#### Problem:
From the records, return each line that has the word "encaje" in it.

#### Entries supplied:
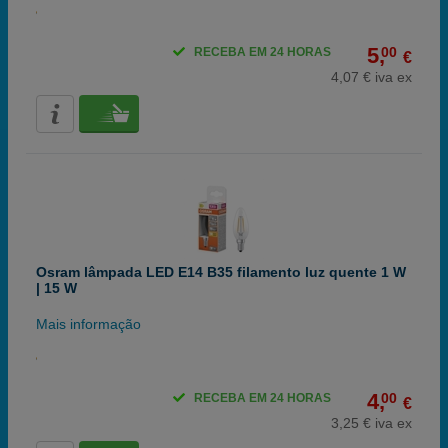
5,
00
RECEBA EM 24 HORAS
€
4,07 € iva ex
Osram lâmpada LED E14 B35 filamento luz quente 1 W
| 15 W
Mais informação
4,
00
RECEBA EM 24 HORAS
€
3,25 € iva ex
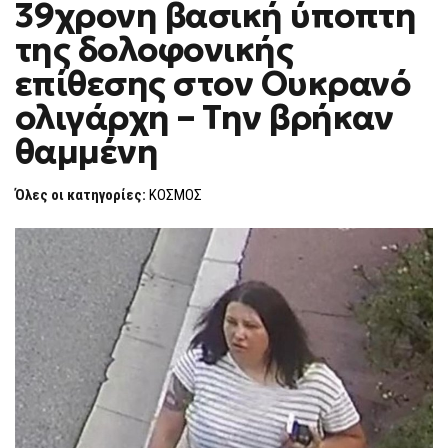
39χρονη βασική ύποπτη
Η
F
39ΧΡΟΝΗ
O
ΒΑΣΙΚΉ
της δολοφονικής
R
ΎΠΟΠΤΗ
ΤΗΣ
M
επίθεσης στον Ουκρανό
ΔΟΛΟΦΟΝΙΚΉΣ
ΕΠΊΘΕΣΗΣ
ολιγάρχη – Την βρήκαν
ΣΤΟΝ
ΟΥΚΡΑΝΌ
ΟΛΙΓΆΡΧΗ
θαμμένη
–
ΤΗΝ
ΒΡΉΚΑΝ
Όλες οι κατηγορίες:
ΚΟΣΜΟΣ
ΘΑΜΜΈΝΗ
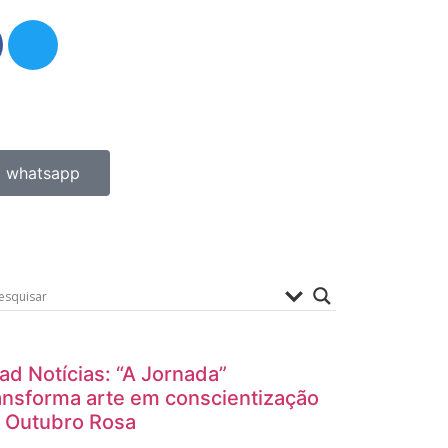
whatsapp
ad Notícias: “A Jornada”
ansforma arte em conscientização
 Outubro Rosa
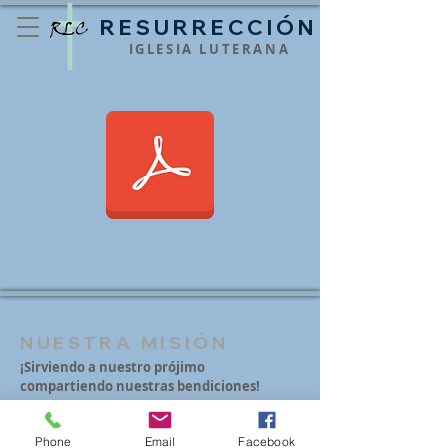
RESURRECCIÓN
IGLESIA LUTERANA
NUESTRA MISIÓN
¡Sirviendo a nuestro prójimo
compartiendo nuestras bendiciones!
Phone
Email
Facebook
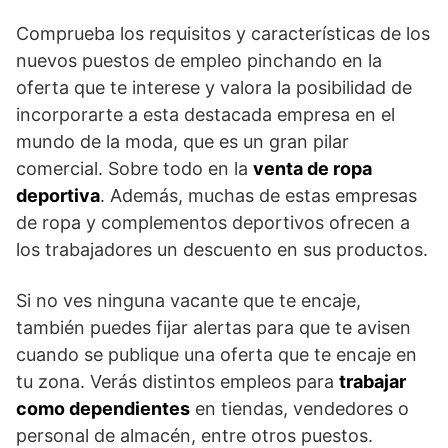
Comprueba los requisitos y características de los
nuevos puestos de empleo pinchando en la
oferta que te interese y valora la posibilidad de
incorporarte a esta destacada empresa en el
mundo de la moda, que es un gran pilar
comercial. Sobre todo en la
venta de ropa
deportiva
. Además, muchas de estas empresas
de ropa y complementos deportivos ofrecen a
los trabajadores un descuento en sus productos.
Si no ves ninguna vacante que te encaje,
también puedes fijar alertas para que te avisen
cuando se publique una oferta que te encaje en
tu zona. Verás distintos empleos para
trabajar
como dependientes
en tiendas, vendedores o
personal de almacén, entre otros puestos.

#### Task solution:
Si no ves ninguna vacante que te encaje,
cuando se publique una oferta que te encaje en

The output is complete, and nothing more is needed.